-- YOUR TASK --
Among the records below, which lines contain the string "Pantaloni"? Report them.

*** DATA RECORDS ***

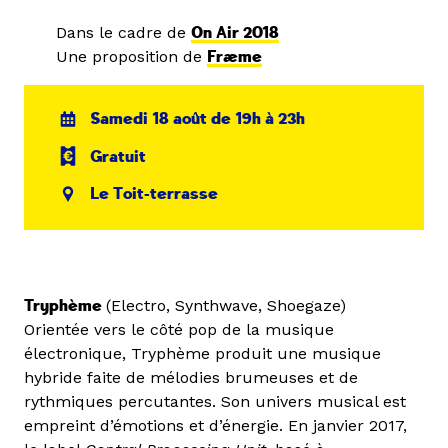
Dans le cadre de
On Air 2018
Une proposition de
Fræme
Samedi 18 août de 19h à 23h
Gratuit
Le Toit-terrasse
Tryphème
(Electro, Synthwave, Shoegaze)
Orientée vers le côté pop de la musique
électronique, Tryphème produit une musique
hybride faite de mélodies brumeuses et de
rythmiques percutantes. Son univers musical est
empreint d’émotions et d’énergie. En janvier 2017,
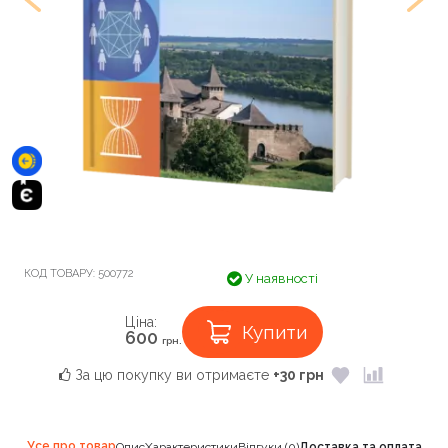
КОД ТОВАРУ:
500772
У наявності
Ціна:
Купити
600
грн.
За цю покупку ви отримаєте
+30 грн
Усе про товар
Опис
Характеристики
Відгуки (0)
Доставка та оплата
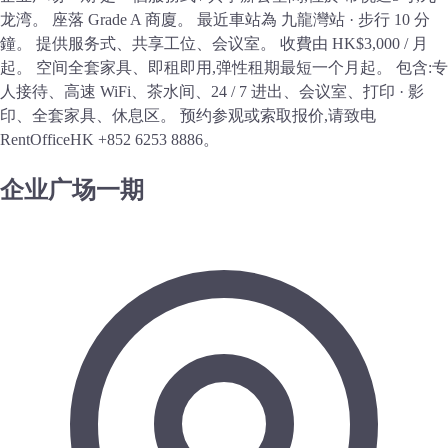
龙湾。 座落 Grade A 商廈。 最近車站為 九龍灣站 · 步行 10 分
鐘。 提供服务式、共享工位、会议室。 收費由 HK$3,000 / 月
起。 空间全套家具、即租即用,弹性租期最短一个月起。 包含:专
人接待、高速 WiFi、茶水间、24 / 7 进出、会议室、打印 · 影
印、全套家具、休息区。 预约参观或索取报价,请致电
RentOfficeHK +852 6253 8886。
企业广场一期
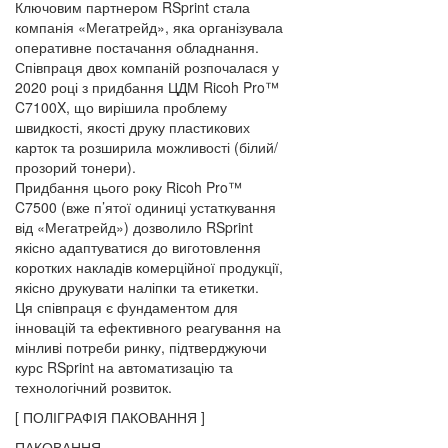
Ключовим партнером RSprint стала
компанія «Мегатрейд», яка організувала
оперативне постачання обладнання.
Співпраця двох компаній розпочалася у
2020 році з придбання ЦДМ Ricoh Pro™
C7100X, що вирішила проблему
швидкості, якості друку пластикових
карток та розширила можливості (білий/
прозорий тонери).
Придбання цього року Ricoh Pro™
C7500 (вже п’ятої одиниці устаткування
від «Мегатрейд») дозволило RSprint
якісно адаптуватися до виготовлення
коротких накладів комерційної продукції,
якісно друкувати наліпки та етикетки.
Ця співпраця є фундаментом для
інновацій та ефективного реагування на
мінливі потреби ринку, підтверджуючи
курс RSprint на автоматизацію та
технологічний розвиток.
[ ПОЛІГРАФІЯ ПАКОВАННЯ ]
ПАКОВАННЯ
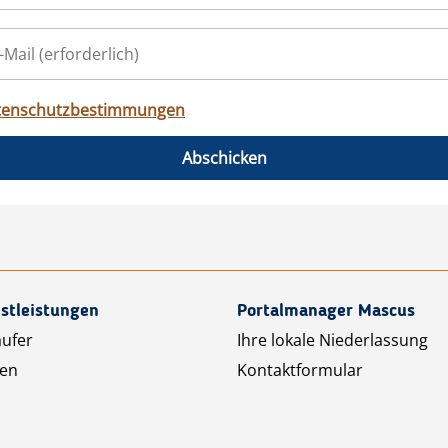
tenschutzbestimmungen
Abschicken
stleistungen
Portalmanager Mascus
äufer
Ihre lokale Niederlassung
ten
Kontaktformular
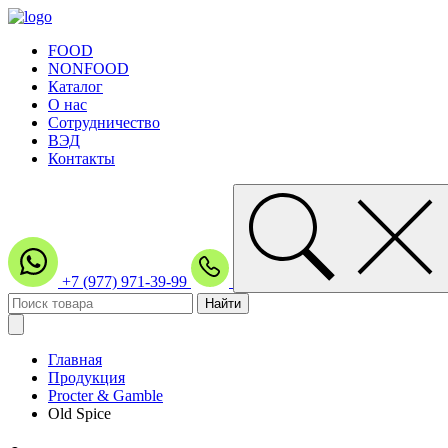
FOOD
NONFOOD
Каталог
О нас
Сотрудничество
ВЭД
Контакты
+7 (977) 971-39-99
Главная
Продукция
Procter & Gamble
Old Spice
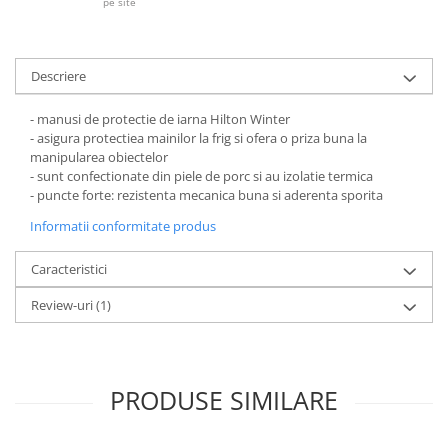
Pantaloni de protectie
pe site
Sorturi
Pentru copii
Descriere
Pantaloni de lucru cu pieptar
Veste de lucru
- manusi de protectie de iarna Hilton Winter
Pentru femei
- asigura protectiea mainilor la frig si ofera o priza buna la
manipularea obiectelor
Bluze pentru femei
- sunt confectionate din piele de porc si au izolatie termica
Fleece-uri
- puncte forte: rezistenta mecanica buna si aderenta sporita
Halate
Informatii conformitate produs
Jachete / Bluze salopeta
Caracteristici
Pantaloni de lucru cu pieptar
Pantaloni de lucru in talie
Review-uri
(1)
Tricouri polo
Veste de lucru
PRODUSE SIMILARE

***

-- RESULT FOR THIS EXERCISE --
Pantaloni de protectie
Pantaloni de lucru cu pieptar
Pantaloni de lucru cu pieptar
Pantaloni de lucru in talie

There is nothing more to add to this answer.